As palavras soaram mecânicas, quase como obrigação. Mas foi o olhar — frio, distante — que fez algo dentro dela murchar. Não era exatamente rude, mas havia ali uma barreira invisível. Uma postura de quem já se acostumou a manter o mundo longe.
— Você canta muito bem — arriscou ela, em voz baixa.
Ele apenas deu de ombros, como se o elogio fosse um peso.
— Obrigado.
Antes que ela pudesse dizer qualquer outra coisa, duas garotas se aproximaram, empolgadas.

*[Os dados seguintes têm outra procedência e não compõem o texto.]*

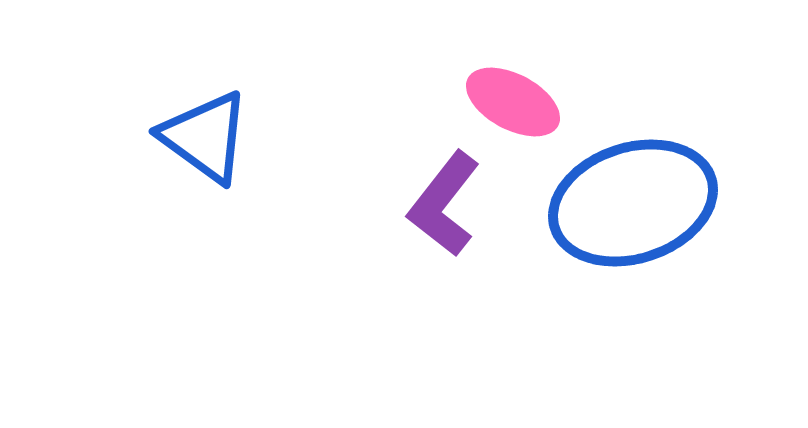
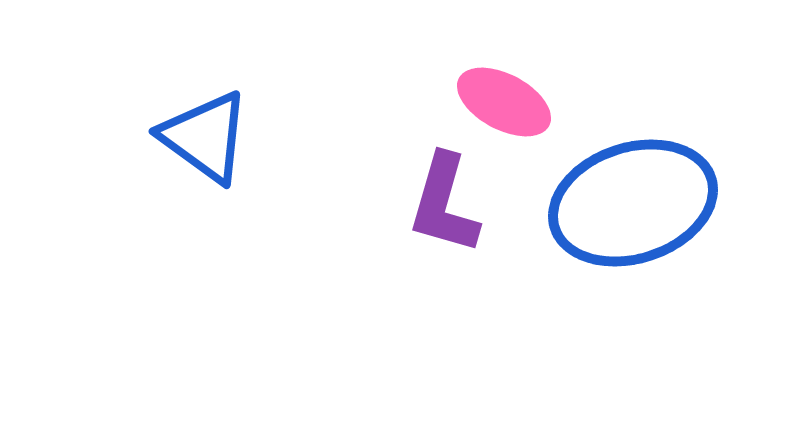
pink ellipse: moved 9 px left
purple L-shape: rotated 22 degrees counterclockwise
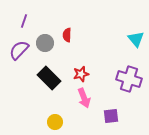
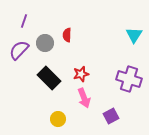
cyan triangle: moved 2 px left, 4 px up; rotated 12 degrees clockwise
purple square: rotated 21 degrees counterclockwise
yellow circle: moved 3 px right, 3 px up
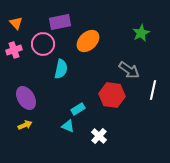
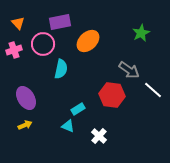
orange triangle: moved 2 px right
white line: rotated 60 degrees counterclockwise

— Jae-Hyun! Uma foto, por favor! — disseram, em coreano, com os celulares em mãos.
Ele virou o rosto, não respondeu de imediato. Mas Lana percebeu, rápido, o olhar dele desviar novamente para ela — como se algo em sua presença tivesse feito o ambiente mudar de temperatura por um segundo.
Foi sutil. Um microsegundo.
Mas então, o momento se desfez.
— Ya! — uma voz mais alta ecoou do corredor.
Dois rapazes, ambos membros da banda, surgiram apressados. Um deles passou o braço por Jae-Hyun, rindo.
— Bora, hyung! O professor quer falar com você. De novo.
— Depois vocês tiram foto — disse o outro às garotas. — Ou nunca.
Todos riram. Jae-Hyun deu mais um olhar rápido para Lana. Quase… curioso. Mas não disse nada.
E então foi embora com os amigos, sumindo na confusão do corredor como se nunca tivesse estado ali.
Lana permaneceu parada por alguns instantes. O som do palco ainda vibrava nas paredes, mas dentro dela havia silêncio.
Um garoto arrogante. Ou talvez apenas… cansado de ser visto demais.
E mesmo sem palavras, ele tinha dito tudo: “Eu não estou disponível para você.”
Ou era isso que ele queria que todos acreditassem.
Ela voltou ao quarto naquela noite sem comentar nada com Min Ji. Mas antes de dormir, anotou no diário:
“Ele foi frio. Indiferente. Como se o mundo o tivesse cansado.
E ainda assim, alguma coisa nos olhos dele me fez querer olhar de novo.”